Keywords: enzymes, peptides, organelles, self-assembly, supramolecular chemistry
Graphical Abstract
This review highlights the recent progress of the application of enzymatic noncovalent synthesis (ENS) of peptide assemblies for targeting subcellular organelles, including the generation of artificial filaments in cytosol, targeting endoplasmic reticulum, mitochondria, Golgi apparatus, lysosomes, and nucleus. We hope to illustrate the promise of ENS, as a localized molecular process in an open system, for understanding diseases, controlling cell behaviors, and developing new therapeutics.
1. Introduction
Enzymatic noncovalent synthesis (ENS) refers to a molecular process that integrates enzymatic reactions and self-assembly for spatiotemporal organization of higher-order molecular assemblies.[1] ENS of protein assemblies controls cell physiology,[2] demonstrating that noncovalent assembly is an integrated behavior of cells.[1] These facts illustrate the essence of ENS—that is, enzymatic reactions control the locations of supramolecular assemblies that regulate cellular functions. While ENS of proteins is a general mechanism to form spatially organized higher-order protein assemblies for cellular functions, the exploration of cellular ENS of the assemblies of synthetic molecules, however, remains largely unexplored. Peptide assemblies[3] have been investigated in a few biomedical contexts,[3–4] such as scaffolds for tissue engineering[4a] or as drug carriers.[4d] Recent studies on peptide assemblies demonstrate that ENS is particularly effective to generate non-diffusive peptide assemblies for modulating cellular functions. Particularly, ENS of peptide assemblies is able to target certain subcellular organelles. These unexpected and exciting findings demonstrate the promise of ENS, but the applications of ENS of peptide assemblies for targeting subcellular remain to be further explored.
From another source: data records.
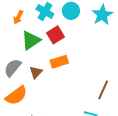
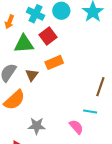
green triangle: (31, 40) -> (24, 44), turned 35

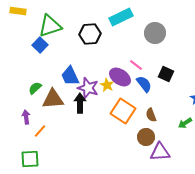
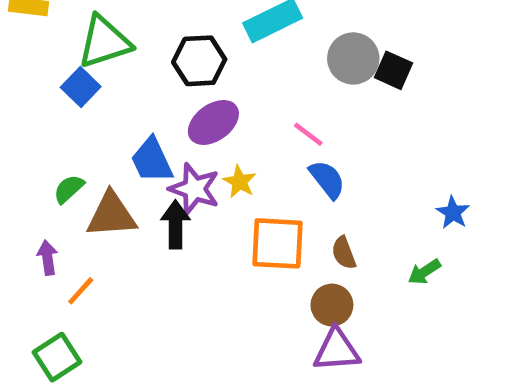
black square: (166, 74) -> (394, 70), moved
purple ellipse: (120, 77) -> (213, 122), moved, turned -70
orange square: (123, 111) -> (277, 243), turned -30
purple triangle: (160, 152) -> (337, 350), moved
green square: (30, 159) -> (57, 357), turned -30

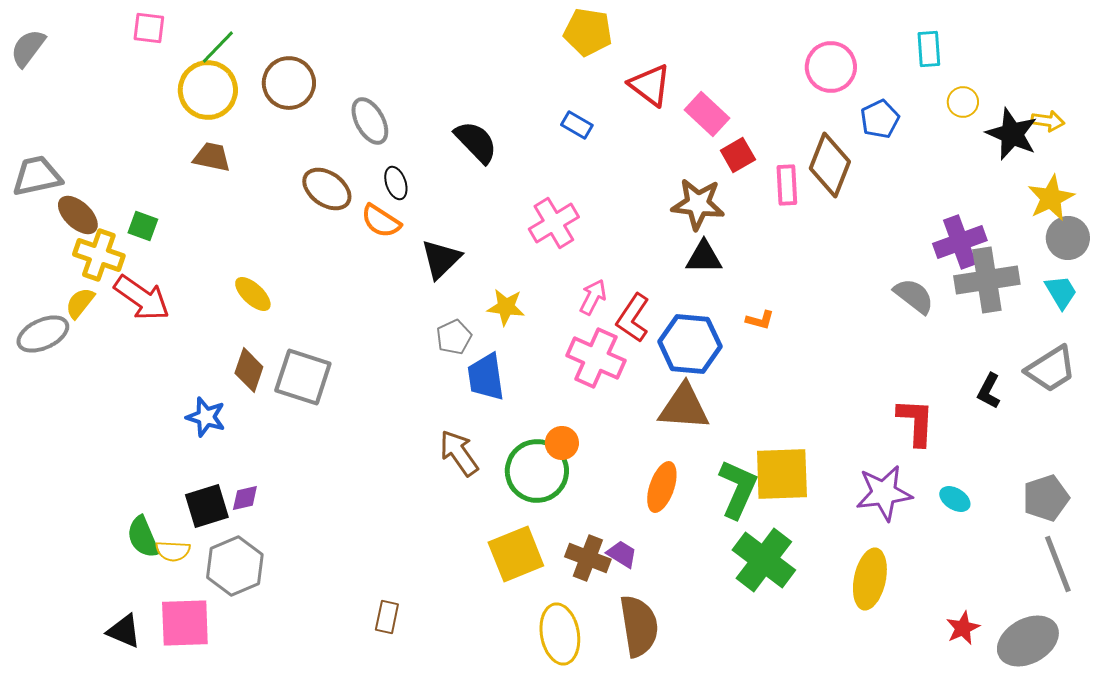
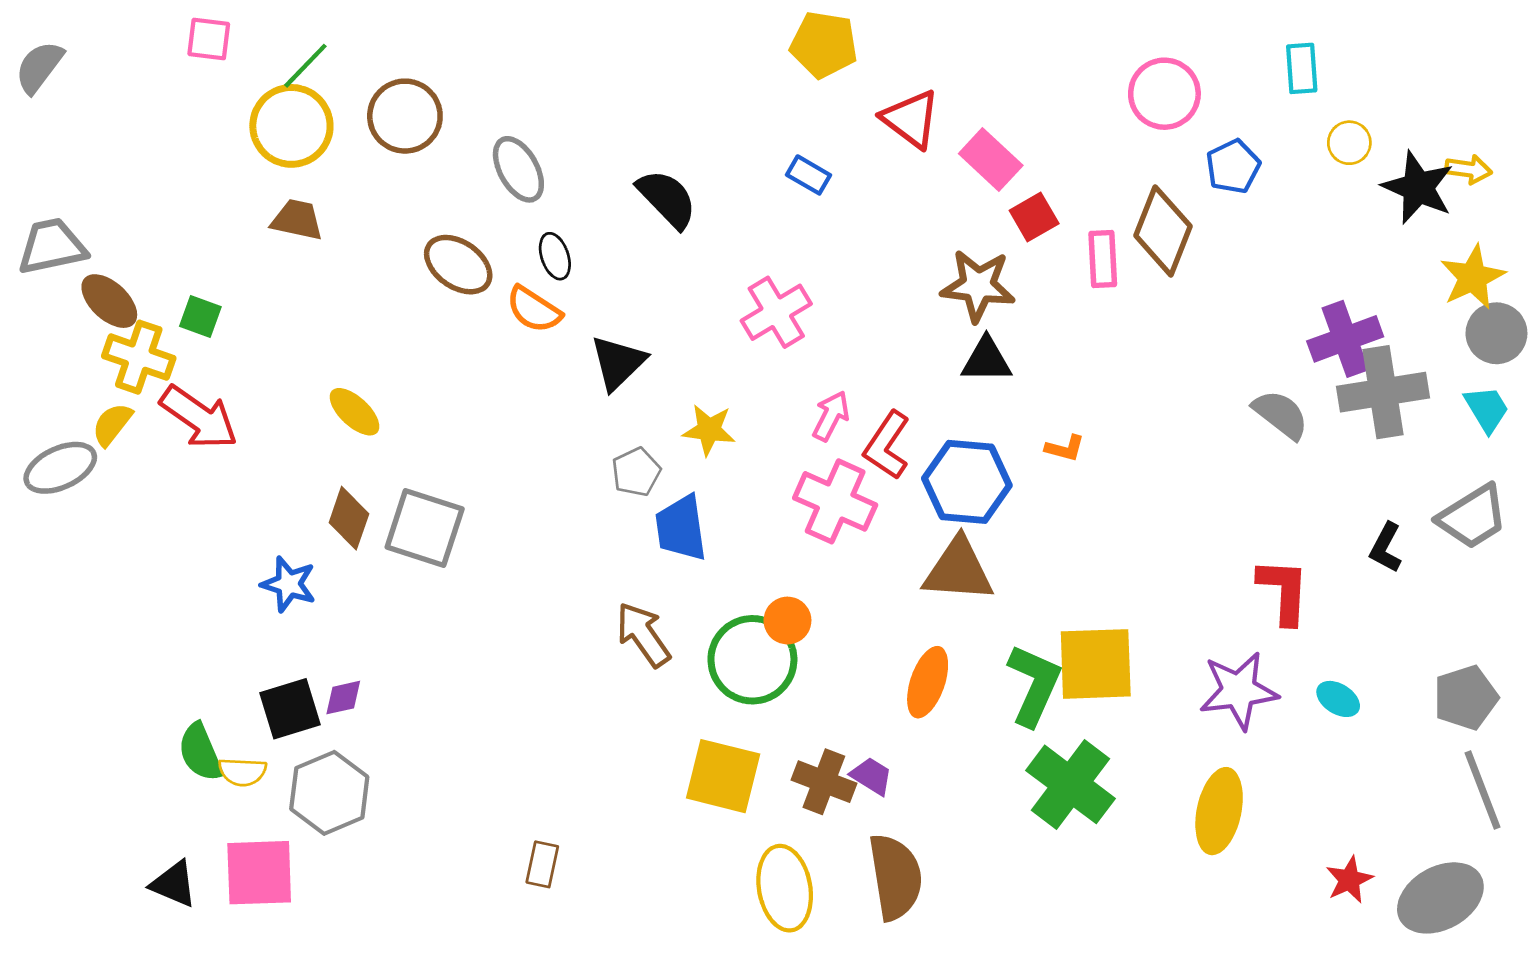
yellow square: (516, 554) -> (723, 776), turned 36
In this review, we highlight the recent progress of the use of ENS of peptide assemblies for targeting subcellular organelles. We apologize for not being able to include many excellent works[5] due to the limited space. We first give a brief description of the concept of ENS, then give the update on generating artificial peptide filaments by ENS in cell cytosol. Following that, we discuss the use of ENS for targeting endoplasmic reticulum, mitochondria, Golgi apparatus, and lysosomes, and finally we describe the targeting of nucleus by ENS. We hope to illustrate the prospect of ENS, as a localized molecular process, for understanding diseases, controlling cell behaviors, and developing new therapeutics.
2. The concept of ENS
As shown in Figure 1, ENS, as an out-of-equilibrium process, converts many molecules (either individually or in ensembles) to the assemblies of new molecules by enzymatic reaction and self-assembly. Because the resulting assemblies are non-diffusive, ENS acts as a localized molecular process to control noncovalent interactions and to define emergent properties of molecular ensembles, especially in a complicated open system like cells, which is dynamic and responsive to the external environment in addition to substance/energy exchange in other biological open systems. The functions of the assemblies from ENS usually depend on the history of molecular transformations. For example, peptide assemblies can inhibit cells when being made by ENS, but the assemblies of the same peptide can be innocuous to cells when being formed by self-assembly only.[6] Thus, ENS utilizes reactions to confer new functions on peptide assemblies. This feature differs ENS from conventional self-assembly,[7] which does not generate new molecules. Compared to conventional noncovalent synthesis, which is carried out in non-aqueous solvents or non-physiological conditions, such as in organic solvents or at high temperatures, ENS of peptide assemblies is well suited to take place in the cellular environment.
Figure 1.
The relationship among self-assembly, ECS, and ENS and the corresponding targets and products. Adapted with permission from Ref[1]. Copyright 2020 American Chemical Society.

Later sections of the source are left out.